Comb the records below for the string "sinh" and copy each line where it turns up.

..........

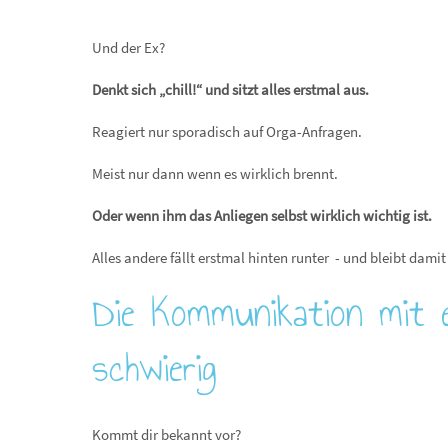
Und der Ex?
Denkt sich „chill!“ und sitzt alles erstmal aus.
Reagiert nur sporadisch auf Orga-Anfragen.
Meist nur dann wenn es wirklich brennt.
Oder wenn ihm das Anliegen selbst wirklich wichtig ist.
Alles andere fällt erstmal hinten runter - und bleibt dam
Die Kommunikation mit e
schwierig
Kommt dir bekannt vor?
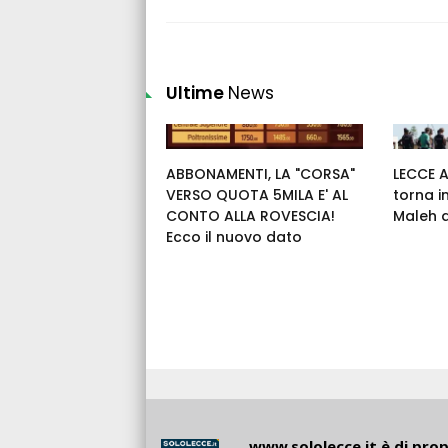
Ultime
News
ABBONAMENTI, LA "CORSA"
LECCE 
VERSO QUOTA 5MILA E' AL
torna i
CONTO ALLA ROVESCIA!
Maleh 
Ecco il nuovo dato
www.sololecce.it
è di propr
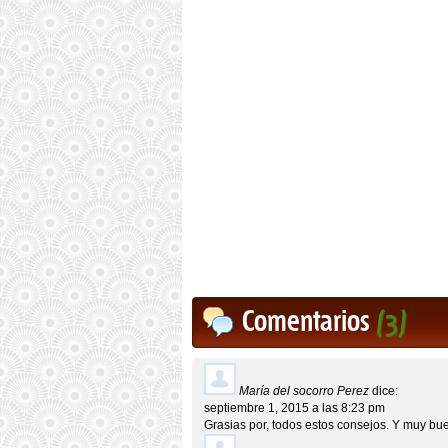
Comentarios
(3)
María del socorro Perez
dice:
septiembre 1, 2015 a las 8:23 pm
Grasias por, todos estos consejos. Y muy bu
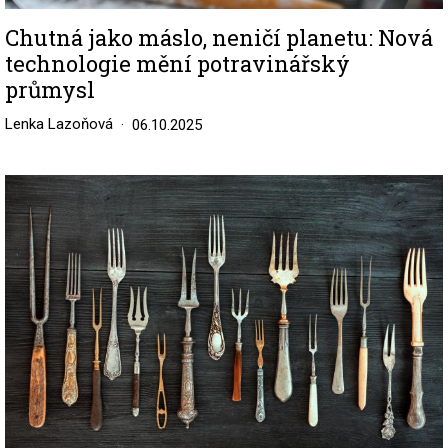
Chutná jako máslo, neničí planetu: Nová
technologie mění potravinářský
průmysl
Lenka Lazoňová
06.10.2025
Image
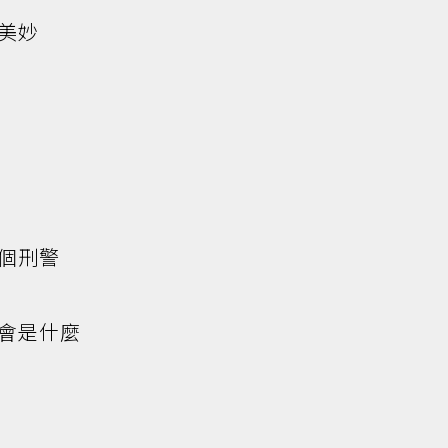
美妙
個刑警
會是什麼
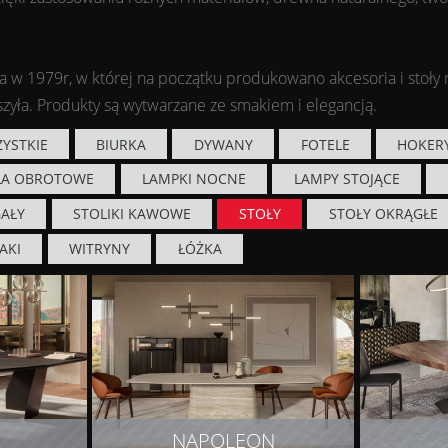
na w 1979r, w której na początku produkowano akcesoria i stoły
szyła. Produkty są wytwarzane ze smakiem i elegancją.
YSTKIE
BIURKA
DYWANY
FOTELE
HOKER
ŁA OBROTOWE
LAMPKI NOCNE
LAMPY STOJĄCE
AŁY
STOLIKI KAWOWE
STOŁY
STOŁY OKRĄGŁE
AKI
WITRYNY
ŁÓŻKA
NAPOLEON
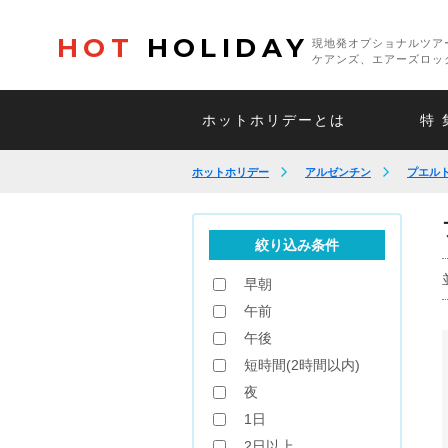
HOT
HOLIDAY
現地発オプショナルツア
ケアンズ、エアーズロッ
ホットホリデーとは
特 
ホットホリデー
アルゼンチン
プエル
絞り込み条件
早朝
午前
午後
短時間(2時間以内)
夜
1日
2日以上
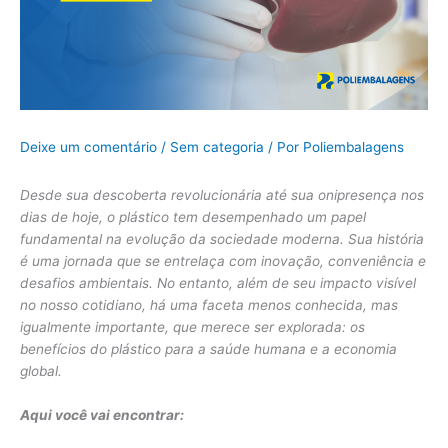
Deixe um comentário
/
Sem categoria
/ Por
Poliembalagens
Desde sua descoberta revolucionária até sua onipresença nos
dias de hoje, o plástico tem desempenhado um papel
fundamental na evolução da sociedade moderna. Sua história
é uma jornada que se entrelaça com inovação, conveniência e
desafios ambientais. No entanto, além de seu impacto visível
no nosso cotidiano, há uma faceta menos conhecida, mas
igualmente importante, que merece ser explorada: os
benefícios do plástico para a saúde humana e a economia
global.
Aqui você vai encontrar:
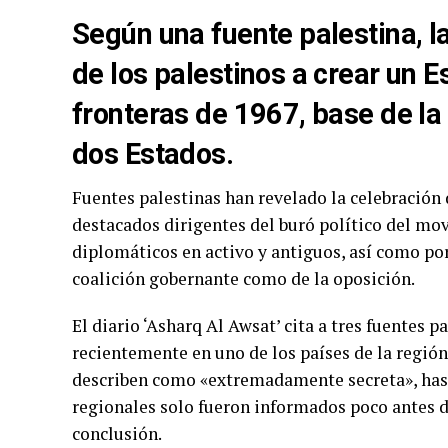
Según una fuente palestina, l
de los palestinos a crear un 
fronteras de 1967, base de la 
dos Estados.
Fuentes palestinas han revelado la celebración
destacados dirigentes del buró político del m
diplomáticos en activo y antiguos, así como po
coalición gobernante como de la oposición.
El diario ‘Asharq Al Awsat’ cita a tres fuentes 
recientemente en uno de los países de la región, 
describen como «extremadamente secreta», hast
regionales solo fueron informados poco antes 
conclusión.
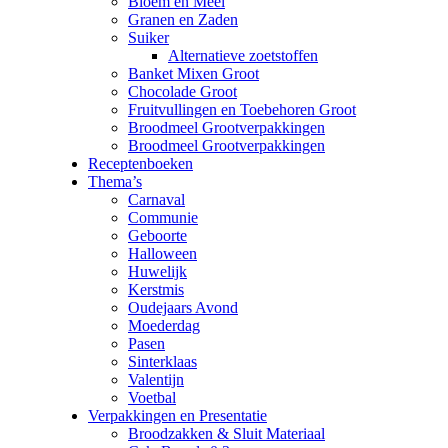
Bloem en Meel
Granen en Zaden
Suiker
Alternatieve zoetstoffen
Banket Mixen Groot
Chocolade Groot
Fruitvullingen en Toebehoren Groot
Broodmeel Grootverpakkingen
Broodmeel Grootverpakkingen
Receptenboeken
Thema’s
Carnaval
Communie
Geboorte
Halloween
Huwelijk
Kerstmis
Oudejaars Avond
Moederdag
Pasen
Sinterklaas
Valentijn
Voetbal
Verpakkingen en Presentatie
Broodzakken & Sluit Materiaal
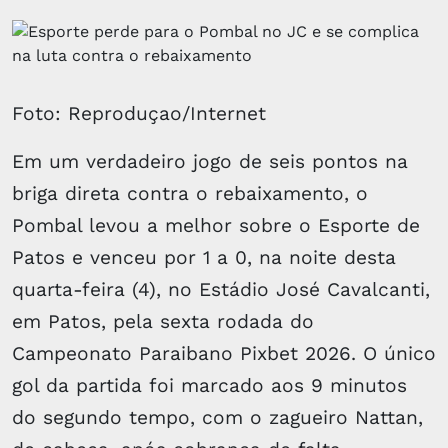
Foto: Reproduçao/Internet
Em um verdadeiro jogo de seis pontos na
briga direta contra o rebaixamento, o
Pombal levou a melhor sobre o Esporte de
Patos e venceu por 1 a 0, na noite desta
quarta-feira (4), no Estádio José Cavalcanti,
em Patos, pela sexta rodada do
Campeonato Paraibano Pixbet 2026. O único
gol da partida foi marcado aos 9 minutos
do segundo tempo, com o zagueiro Nattan,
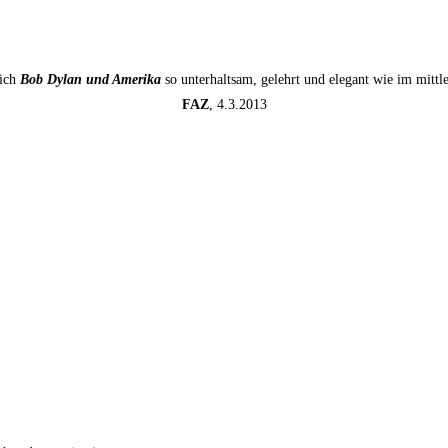
sich
Bob Dylan und Amerika
so unterhaltsam, gelehrt und elegant wie im mitt
FAZ
, 4.3.2013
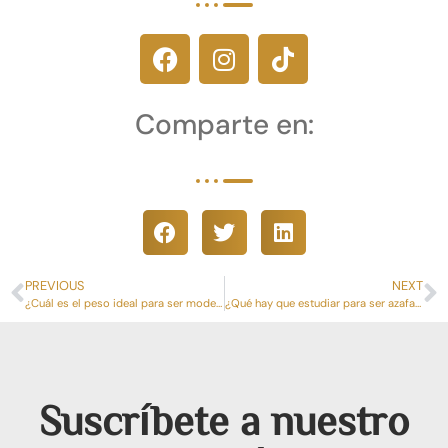
Comparte en:
PREVIOUS
NEXT
¿Cuál es el peso ideal para ser modelo?
¿Qué hay que estudiar para ser azafata de eventos?
Suscríbete a nuestro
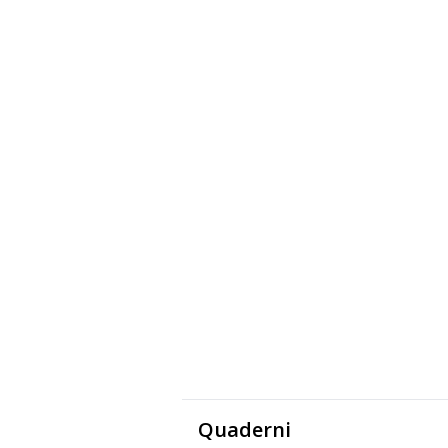
Quaderni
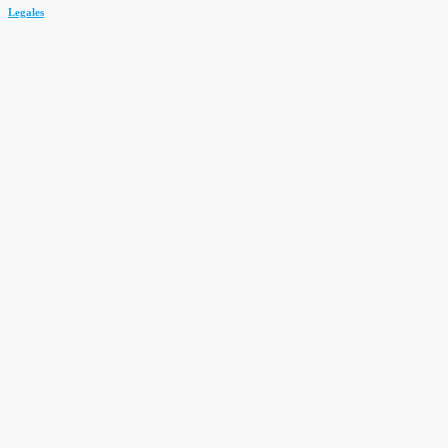
Legales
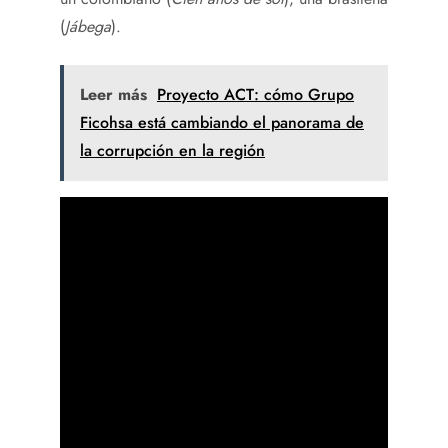
(
Jábega
).
Leer más
Proyecto ACT: cómo Grupo
Ficohsa está cambiando el panorama de
la corrupción en la región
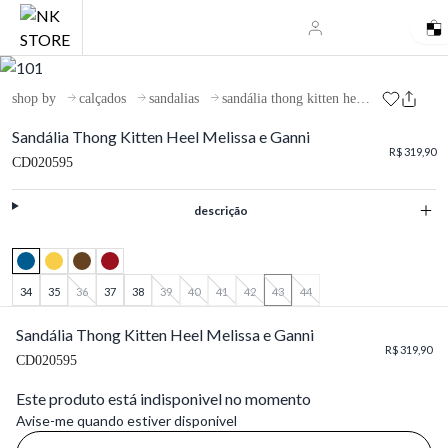
shop by
calçados
sandalias
sandália thong kitten heel melissa e ganni
Sandália Thong Kitten Heel Melissa e Ganni
R$ 319,90
CD020595
descrição
34
35
36
37
38
39
40
41
42
43
44
Sandália Thong Kitten Heel Melissa e Ganni
R$ 319,90
CD020595
Este produto está indisponivel no momento
Avise-me quando estiver disponivel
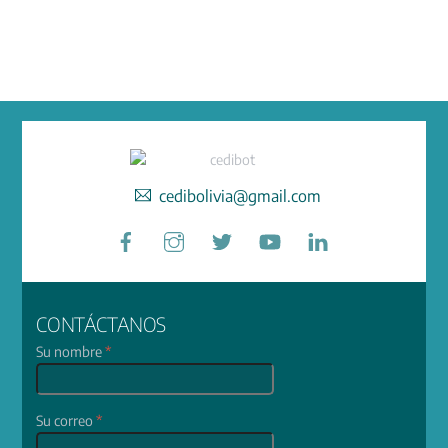
cedibolivia@gmail.com
Facebook
Instagram
Twitter
YouTube
LinkedIn
CONTÁCTANOS
Su nombre
*
Su correo
*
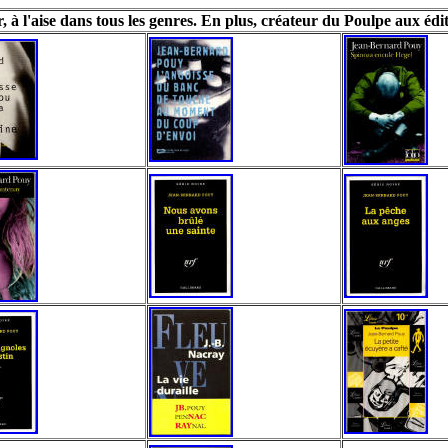
 à l'aise dans tous les genres. En plus, créateur du Poulpe aux édit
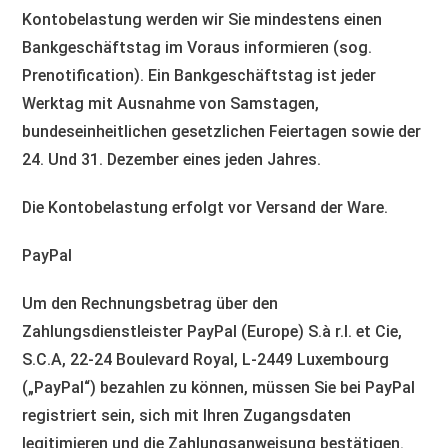
Kontobelastung werden wir Sie mindestens einen
Bankgeschäftstag im Voraus informieren (sog.
Prenotification). Ein Bankgeschäftstag ist jeder
Werktag mit Ausnahme von Samstagen,
bundeseinheitlichen gesetzlichen Feiertagen sowie der
24. Und 31. Dezember eines jeden Jahres.
Die Kontobelastung erfolgt vor Versand der Ware.
PayPal
Um den Rechnungsbetrag über den
Zahlungsdienstleister PayPal (Europe) S.à r.l. et Cie,
S.C.A, 22-24 Boulevard Royal, L-2449 Luxembourg
(„PayPal“) bezahlen zu können, müssen Sie bei PayPal
registriert sein, sich mit Ihren Zugangsdaten
legitimieren und die Zahlungsanweisung bestätigen.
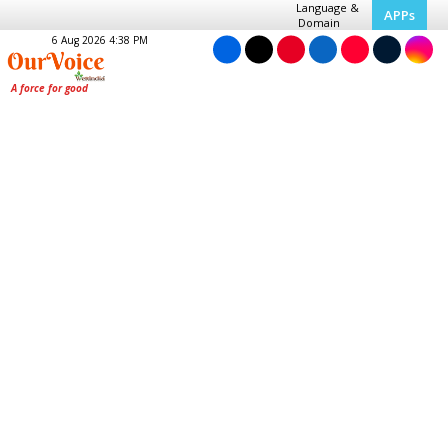
Language &
APPs
Domain
6 Aug 2026 4:38 PM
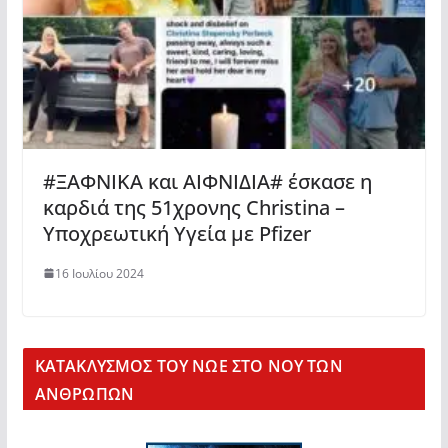
#ΞΑΦΝΙΚΑ και ΑΙΦΝΙΔΙΑ# έσκασε η
καρδιά της 51χρονης Christina –
Υποχρεωτική Υγεία με Pfizer
16 Ιουλίου 2024
KΑΤΑΚΛΥΣΜΟΣ ΤΟΥ ΝΩΕ ΣΤΟ ΝΟΥ ΤΩΝ
ΑΝΘΡΩΠΩΝ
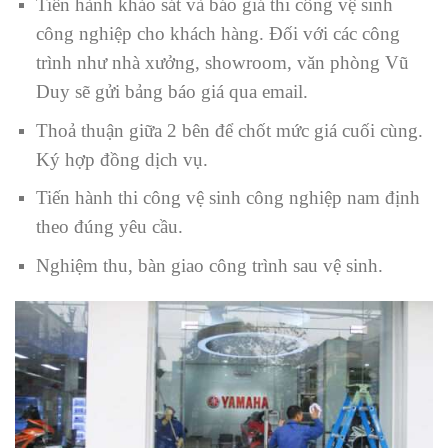
Tiến hành khảo sát và báo giá thi công vệ sinh
công nghiệp cho khách hàng. Đối với các công
trình như nhà xưởng, showroom, văn phòng Vũ
Duy sẽ gửi bảng báo giá qua email.
Thoả thuận giữa 2 bên để chốt mức giá cuối cùng.
Ký hợp đồng dịch vụ.
Tiến hành thi công vệ sinh công nghiệp nam định
theo đúng yêu cầu.
Nghiệm thu, bàn giao công trình sau vệ sinh.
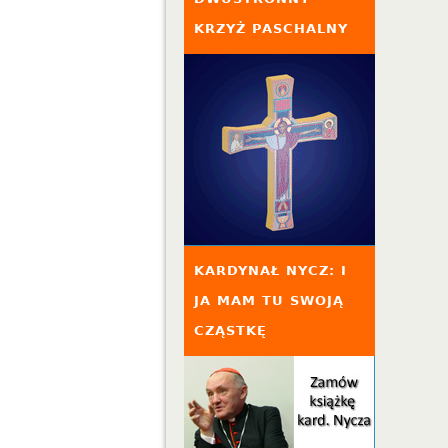
KRZYŻ PASCHALNY
KARDYNAŁ NYCZ: I
JA MAM TU SWOJĄ
CZĄSTKĘ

..........

- **Answer space**:
Tiến hành khảo sát và báo giá thi công vệ sinh
Tiến hành thi công vệ sinh công nghiệp nam định
Nghiệm thu, bàn giao công trình sau vệ sinh.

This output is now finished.